Neden? Niye?
II. Mahmud devrinin en önemli
icraatından olan Yeniçeri Ocağı’nın kaldırılması (17 Haz 1826) Osmanlı
tarihinin önde gelen duraklarından birini teşkil eder ve kaynaklarda genelde
“hayırlı olay” tanımlamasıyla anılır. II. Mahmud’un, devletin idarî sisteminin
merkeziyetçi bir düzeye getirilmesini ve bütün devlet kurumlarının zamanın
şartlarına uygun biçimde yeniden inşasını hayatta kalmanın bir zarureti diye
görmesi her şeyden önce yeni bir askerî yapılanmayı da beraberinde getirmekte,
bütün bunların karşısında en önemli engel olarak duran Yeniçeri Ocağı’nın
ilgasını kaçınılmaz kılmaktaydı.
II. Mahmud, ocağın içinde zamana
yayılarak sürdürülen bu temizlik işlemi yanında daha önceki ayaklanmaların
önemli bir öğretisi olarak ulemânın askerle iş birliği yapmasının önlenmesi
aşamasını da kapsamaktaydı.
II.Mahmut
bundan sonra Yeniçeriliğin bütün izlerini silmeye yöneldi. Şehzadebaşı Camii
karşısındaki Yeniçeri Kışlası yıktırılarak arsası Sultan Ahmet Camii vakfına
devredildi. Olaylar sırasında tahrip olan kışlanın bulunduğu Etmeydanı’nın ismi
“Ahmediye” olarak
değiştirildi.
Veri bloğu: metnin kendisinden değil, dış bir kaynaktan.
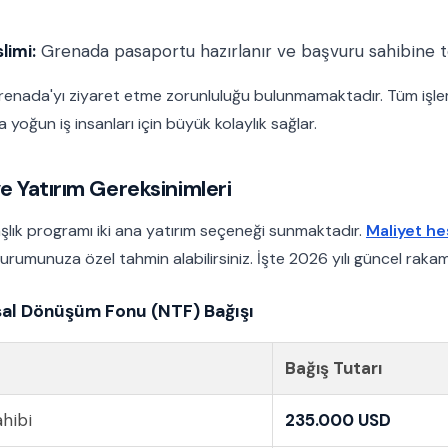
limi:
Grenada pasaportu hazırlanır ve başvuru sahibine tes
enada'yı ziyaret etme zorunluluğu bulunmamaktadır. Tüm işle
a yoğun iş insanları için büyük kolaylık sağlar.
ve Yatırım Gereksinimleri
ık programı iki ana yatırım seçeneği sunmaktadır.
Maliyet he
urumunuza özel tahmin alabilirsiniz. İşte 2026 yılı güncel rakaml
sal Dönüşüm Fonu (NTF) Bağışı
Bağış Tutarı
hibi
235.000 USD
Ardından Yeniçerilikle ilgili resmi defterlerin yakılması, hatta
Yeniçerilere ait mezar taşlarının tahrip edilmesi gibi tuhaf şeyler yaşandı. İstanbul’dan
kaçan yeniçeriler de takibattan kurtulamadılar. Günümüze kadar gelen tahrip
edilmemiş sadece iki adet “yeniçeri mezar taşı” mevcuttur.
Farsça’da
“daha büyük, en büyük” anlamına gelen mih-ter kelimesinin Türkçeleşmiş şekli
olan mehter, Yüzlerce davul ve zurnadan oluşan, mehterin çoğulu mehterân’a son
verilerek yerine Mızıka-i Hümayun (Kutlu Bando – Müzik Topluluğu) kuruldu. Tüm
Mehter Marşları yakıldı ve çalınması yasaklandı. Günümüze
ulaşamayan mehter havalarının en eskileri XVI. yüzyılda yapılmış bestelerdi.
Giuseppe Donizetti “Muzıka-yi Hümâyun ustakârı” unvanı ile Konstantiniyye’ye
getirildi ve padişah tarafından kabul edilip göreve başladı (17 Eylül 1828).
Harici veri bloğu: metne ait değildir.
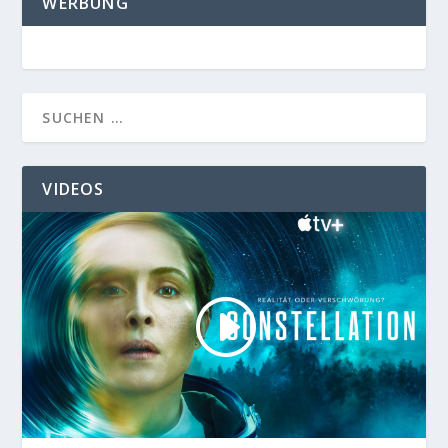
WERBUNG
VIDEOS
Donizetti modern çok sesli müziğin gereği değişik sazlardan oluşan ilk Bando’yu
kurmuştur. 1914 yılında yükselen milliyetçilik ve Turancılık akımının bir
sonucu olarak, Enver Paşa’nın emriyle mehter takımları yeniden kurulmuştur.
Yeniden kurulan Mehteran takımı için bugün bildiğimiz marşlar bestelenmiştir. Yani
hiçbir mehter marşı otantik değil, 1914 sonrası bestelenmiş marşlardır. Geleneksel
Mehteran takımında sadece vurmalı çalgılar ile zurna mevcuttu. Bugün söz yazılı
marşlar için trompet dahil her tür nefesli çalgı mehter takımında mevcuttur.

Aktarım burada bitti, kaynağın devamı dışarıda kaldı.